The same parser is used for XML and HTML parsing.  The difference is that
on tag events some special processing is done with HTML tags, namely that
words are flagged if they are within some tags (e.g. in <title>, <b>,
<em> and so on) and <title> contents are indexed as swishdefault, as
mentioned above.

So, in short, swish gets told when a new tag is found, and then decides
what to do based on if that tag is a set as a ProperyName or MetaName or
other directive.

Now, you can tell swish-e to ignore *everything* inside a <title> tag:

  IgnoreMetaTags title

That will even igonre tags that are defined as MetaNames or PropertyNames
within the tag listed in IgnoreMetaTags.  It really means ignore.

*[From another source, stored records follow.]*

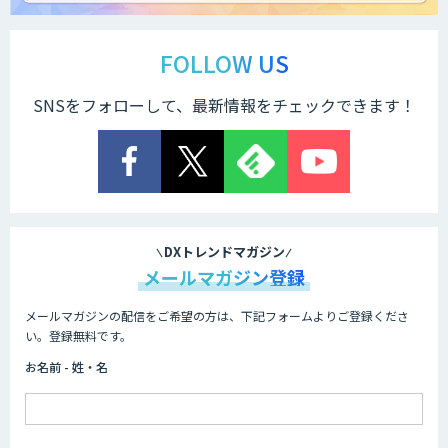
戦略策定から実装まで一気通貫のAIエー
ジェント開発
FOLLOW US
SNSをフォローして、最新情報をチェックできます！
Explaza 生成AI Partner｜AIエージェン
ト
業務特化型AIエージェントの開発支援
「業務AIプロ」
DXトレンドマガジン
メールマガジン登録
メールマガジンの配信をご希望の方は、下記フォームよりご登録くださ
Dify導入支援
い。登録無料です。
お名前 - 姓・名
Dify開発支援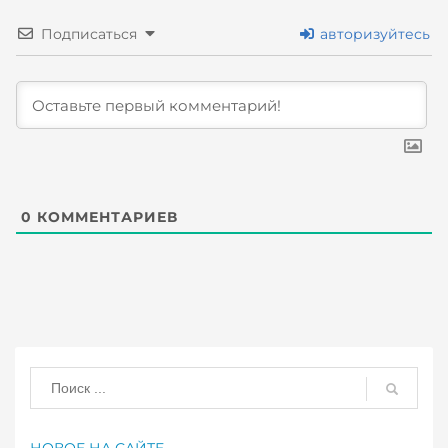
Подписаться
авторизуйтесь
0
КОММЕНТАРИЕВ
НОВОЕ НА САЙТЕ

You can also use the UndefinedMetaTags to not index tags that are not
defined by setting UndefinedMetaTags to "ignore".  But, that works best on
HTML files and <meta> tags because in XML everything is a tag.  Plus, as I
just mentioned, with both IgnoreMetaTags and UndefinedMetaTags if a tag is
ignored then everything inside that tag is ignored.  So, in your example
below, if <page> is not listed then nothing will be indexed.

What I think should be done is to make IgnoreMetaTags ignore all content
within that tag, but *if* a tag is listed in MetaNames or PropertyNames
then that should allow indexing.

It's also been suggested that "content" here

 <foo>
    <bar>
       content
    </bar>
 </foo>

should be indexed as the meta name "foo.bar" instead of just "bar".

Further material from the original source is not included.